- [TO DO]: Give back every record below in full and exactly, but without a single image.

[Transcribed page contents]
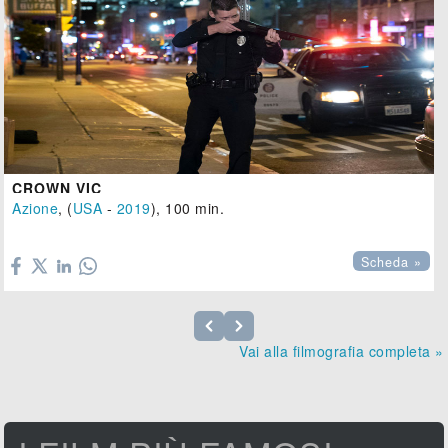
CROWN VIC
Azione
, (
USA
-
2019
), 100 min.

Scheda »
Vai alla filmografia completa »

- [RESPONSE TO THIS EXERCISE]:
CROWN VIC
Azione
, (
USA
-
2019
), 100 min.

Scheda »
Vai alla filmografia completa »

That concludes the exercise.